BEGIN

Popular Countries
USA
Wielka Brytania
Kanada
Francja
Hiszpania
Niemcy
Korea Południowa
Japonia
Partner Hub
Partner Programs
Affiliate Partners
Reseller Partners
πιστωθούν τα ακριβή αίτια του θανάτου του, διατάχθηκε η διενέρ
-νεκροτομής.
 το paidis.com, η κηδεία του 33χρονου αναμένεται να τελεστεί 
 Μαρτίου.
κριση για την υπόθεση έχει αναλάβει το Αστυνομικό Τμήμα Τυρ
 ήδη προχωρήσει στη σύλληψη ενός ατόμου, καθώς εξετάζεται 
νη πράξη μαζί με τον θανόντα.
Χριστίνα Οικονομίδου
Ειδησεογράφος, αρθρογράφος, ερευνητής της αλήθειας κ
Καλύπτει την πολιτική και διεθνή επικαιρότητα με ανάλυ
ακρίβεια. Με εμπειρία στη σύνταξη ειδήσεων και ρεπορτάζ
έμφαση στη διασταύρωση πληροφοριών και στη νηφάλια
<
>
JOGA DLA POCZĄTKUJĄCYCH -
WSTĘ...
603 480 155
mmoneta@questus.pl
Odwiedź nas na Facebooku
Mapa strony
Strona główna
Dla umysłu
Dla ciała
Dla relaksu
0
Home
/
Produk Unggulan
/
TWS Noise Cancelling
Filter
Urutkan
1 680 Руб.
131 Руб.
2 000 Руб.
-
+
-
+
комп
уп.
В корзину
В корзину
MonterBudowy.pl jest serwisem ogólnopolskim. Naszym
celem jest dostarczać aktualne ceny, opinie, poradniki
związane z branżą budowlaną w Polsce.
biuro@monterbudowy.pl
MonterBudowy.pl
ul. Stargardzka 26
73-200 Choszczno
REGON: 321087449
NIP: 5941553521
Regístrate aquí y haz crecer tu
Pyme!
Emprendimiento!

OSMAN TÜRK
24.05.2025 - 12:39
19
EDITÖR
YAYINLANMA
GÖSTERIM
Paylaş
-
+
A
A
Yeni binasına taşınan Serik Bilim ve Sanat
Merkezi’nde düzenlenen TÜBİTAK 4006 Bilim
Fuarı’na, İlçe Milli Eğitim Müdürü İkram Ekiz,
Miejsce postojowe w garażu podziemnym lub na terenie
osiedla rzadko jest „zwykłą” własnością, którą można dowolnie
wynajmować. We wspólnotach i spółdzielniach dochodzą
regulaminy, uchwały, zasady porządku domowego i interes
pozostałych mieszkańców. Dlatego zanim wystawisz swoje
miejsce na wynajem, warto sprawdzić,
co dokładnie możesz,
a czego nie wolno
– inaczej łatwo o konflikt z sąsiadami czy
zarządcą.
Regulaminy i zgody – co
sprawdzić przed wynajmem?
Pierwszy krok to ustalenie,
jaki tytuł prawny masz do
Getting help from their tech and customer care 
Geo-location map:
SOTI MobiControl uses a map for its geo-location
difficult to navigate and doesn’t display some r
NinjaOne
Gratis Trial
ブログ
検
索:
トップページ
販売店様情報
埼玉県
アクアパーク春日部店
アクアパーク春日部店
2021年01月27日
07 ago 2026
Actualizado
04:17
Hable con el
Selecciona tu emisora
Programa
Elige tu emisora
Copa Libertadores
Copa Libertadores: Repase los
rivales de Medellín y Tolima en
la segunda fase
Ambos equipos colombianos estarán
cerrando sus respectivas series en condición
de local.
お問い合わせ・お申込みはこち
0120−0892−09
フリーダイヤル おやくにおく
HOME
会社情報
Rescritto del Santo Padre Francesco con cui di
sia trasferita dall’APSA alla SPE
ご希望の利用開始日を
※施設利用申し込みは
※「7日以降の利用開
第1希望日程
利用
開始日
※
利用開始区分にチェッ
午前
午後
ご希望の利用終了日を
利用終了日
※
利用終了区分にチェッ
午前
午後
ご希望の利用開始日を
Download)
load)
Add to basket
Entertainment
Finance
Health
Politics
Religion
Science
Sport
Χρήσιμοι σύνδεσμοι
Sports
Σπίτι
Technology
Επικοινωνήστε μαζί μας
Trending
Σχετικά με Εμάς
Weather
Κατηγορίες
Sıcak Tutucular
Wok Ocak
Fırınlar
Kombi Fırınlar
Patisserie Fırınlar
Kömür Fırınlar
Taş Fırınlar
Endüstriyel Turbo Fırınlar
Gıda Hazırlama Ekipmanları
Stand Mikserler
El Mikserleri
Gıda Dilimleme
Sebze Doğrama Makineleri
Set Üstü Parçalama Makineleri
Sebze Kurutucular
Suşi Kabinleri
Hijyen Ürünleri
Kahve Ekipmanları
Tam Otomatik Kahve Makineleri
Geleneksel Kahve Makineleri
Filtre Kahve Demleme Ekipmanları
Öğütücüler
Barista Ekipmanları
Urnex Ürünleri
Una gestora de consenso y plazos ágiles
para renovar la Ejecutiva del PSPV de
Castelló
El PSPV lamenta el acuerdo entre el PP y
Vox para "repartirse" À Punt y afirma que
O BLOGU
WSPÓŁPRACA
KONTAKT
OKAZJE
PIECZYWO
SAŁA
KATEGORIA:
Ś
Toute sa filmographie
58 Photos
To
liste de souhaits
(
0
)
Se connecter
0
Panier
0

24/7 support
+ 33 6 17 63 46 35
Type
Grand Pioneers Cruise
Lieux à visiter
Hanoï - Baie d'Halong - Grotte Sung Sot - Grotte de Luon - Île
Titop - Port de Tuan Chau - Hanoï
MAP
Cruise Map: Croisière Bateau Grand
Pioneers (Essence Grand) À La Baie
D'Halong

END

Print every entry exactly.

Popular Countries
USA
Wielka Brytania
Kanada
Francja
Hiszpania
Niemcy
Korea Południowa
Japonia
Partner Hub
Partner Programs
Affiliate Partners
Reseller Partners
πιστωθούν τα ακριβή αίτια του θανάτου του, διατάχθηκε η διενέρ
-νεκροτομής.
 το paidis.com, η κηδεία του 33χρονου αναμένεται να τελεστεί 
 Μαρτίου.
κριση για την υπόθεση έχει αναλάβει το Αστυνομικό Τμήμα Τυρ
 ήδη προχωρήσει στη σύλληψη ενός ατόμου, καθώς εξετάζεται 
νη πράξη μαζί με τον θανόντα.
Χριστίνα Οικονομίδου
Ειδησεογράφος, αρθρογράφος, ερευνητής της αλήθειας κ
Καλύπτει την πολιτική και διεθνή επικαιρότητα με ανάλυ
ακρίβεια. Με εμπειρία στη σύνταξη ειδήσεων και ρεπορτάζ
έμφαση στη διασταύρωση πληροφοριών και στη νηφάλια
<
>
JOGA DLA POCZĄTKUJĄCYCH -
WSTĘ...
603 480 155
mmoneta@questus.pl
Odwiedź nas na Facebooku
Mapa strony
Strona główna
Dla umysłu
Dla ciała
Dla relaksu
0
Home
/
Produk Unggulan
/
TWS Noise Cancelling
Filter
Urutkan
1 680 Руб.
131 Руб.
2 000 Руб.
-
+
-
+
комп
уп.
В корзину
В корзину
MonterBudowy.pl jest serwisem ogólnopolskim. Naszym
celem jest dostarczać aktualne ceny, opinie, poradniki
związane z branżą budowlaną w Polsce.
biuro@monterbudowy.pl
MonterBudowy.pl
ul. Stargardzka 26
73-200 Choszczno
REGON: 321087449
NIP: 5941553521
Regístrate aquí y haz crecer tu
Pyme!
Emprendimiento!

OSMAN TÜRK
24.05.2025 - 12:39
19
EDITÖR
YAYINLANMA
GÖSTERIM
Paylaş
-
+
A
A
Yeni binasına taşınan Serik Bilim ve Sanat
Merkezi’nde düzenlenen TÜBİTAK 4006 Bilim
Fuarı’na, İlçe Milli Eğitim Müdürü İkram Ekiz,
Miejsce postojowe w garażu podziemnym lub na terenie
osiedla rzadko jest „zwykłą” własnością, którą można dowolnie
wynajmować. We wspólnotach i spółdzielniach dochodzą
regulaminy, uchwały, zasady porządku domowego i interes
pozostałych mieszkańców. Dlatego zanim wystawisz swoje
miejsce na wynajem, warto sprawdzić,
co dokładnie możesz,
a czego nie wolno
– inaczej łatwo o konflikt z sąsiadami czy
zarządcą.
Regulaminy i zgody – co
sprawdzić przed wynajmem?
Pierwszy krok to ustalenie,
jaki tytuł prawny masz do
Getting help from their tech and customer care 
Geo-location map:
SOTI MobiControl uses a map for its geo-location
difficult to navigate and doesn’t display some r
NinjaOne
Gratis Trial
ブログ
検
索:
トップページ
販売店様情報
埼玉県
アクアパーク春日部店
アクアパーク春日部店
2021年01月27日
07 ago 2026
Actualizado
04:17
Hable con el
Selecciona tu emisora
Programa
Elige tu emisora
Copa Libertadores
Copa Libertadores: Repase los
rivales de Medellín y Tolima en
la segunda fase
Ambos equipos colombianos estarán
cerrando sus respectivas series en condición
de local.
お問い合わせ・お申込みはこち
0120−0892−09
フリーダイヤル おやくにおく
HOME
会社情報
Rescritto del Santo Padre Francesco con cui di
sia trasferita dall’APSA alla SPE
ご希望の利用開始日を
※施設利用申し込みは
※「7日以降の利用開
第1希望日程
利用
開始日
※
利用開始区分にチェッ
午前
午後
ご希望の利用終了日を
利用終了日
※
利用終了区分にチェッ
午前
午後
ご希望の利用開始日を
Download)
load)
Add to basket
Entertainment
Finance
Health
Politics
Religion
Science
Sport
Χρήσιμοι σύνδεσμοι
Sports
Σπίτι
Technology
Επικοινωνήστε μαζί μας
Trending
Σχετικά με Εμάς
Weather
Κατηγορίες
Sıcak Tutucular
Wok Ocak
Fırınlar
Kombi Fırınlar
Patisserie Fırınlar
Kömür Fırınlar
Taş Fırınlar
Endüstriyel Turbo Fırınlar
Gıda Hazırlama Ekipmanları
Stand Mikserler
El Mikserleri
Gıda Dilimleme
Sebze Doğrama Makineleri
Set Üstü Parçalama Makineleri
Sebze Kurutucular
Suşi Kabinleri
Hijyen Ürünleri
Kahve Ekipmanları
Tam Otomatik Kahve Makineleri
Geleneksel Kahve Makineleri
Filtre Kahve Demleme Ekipmanları
Öğütücüler
Barista Ekipmanları
Urnex Ürünleri
Una gestora de consenso y plazos ágiles
para renovar la Ejecutiva del PSPV de
Castelló
El PSPV lamenta el acuerdo entre el PP y
Vox para "repartirse" À Punt y afirma que
O BLOGU
WSPÓŁPRACA
KONTAKT
OKAZJE
PIECZYWO
SAŁA
KATEGORIA:
Ś
Toute sa filmographie
58 Photos
To
liste de souhaits
(
0
)
Se connecter
0
Panier
0

24/7 support
+ 33 6 17 63 46 35
Type
Grand Pioneers Cruise
Lieux à visiter
Hanoï - Baie d'Halong - Grotte Sung Sot - Grotte de Luon - Île
Titop - Port de Tuan Chau - Hanoï
MAP
Cruise Map: Croisière Bateau Grand
Pioneers (Essence Grand) À La Baie
D'Halong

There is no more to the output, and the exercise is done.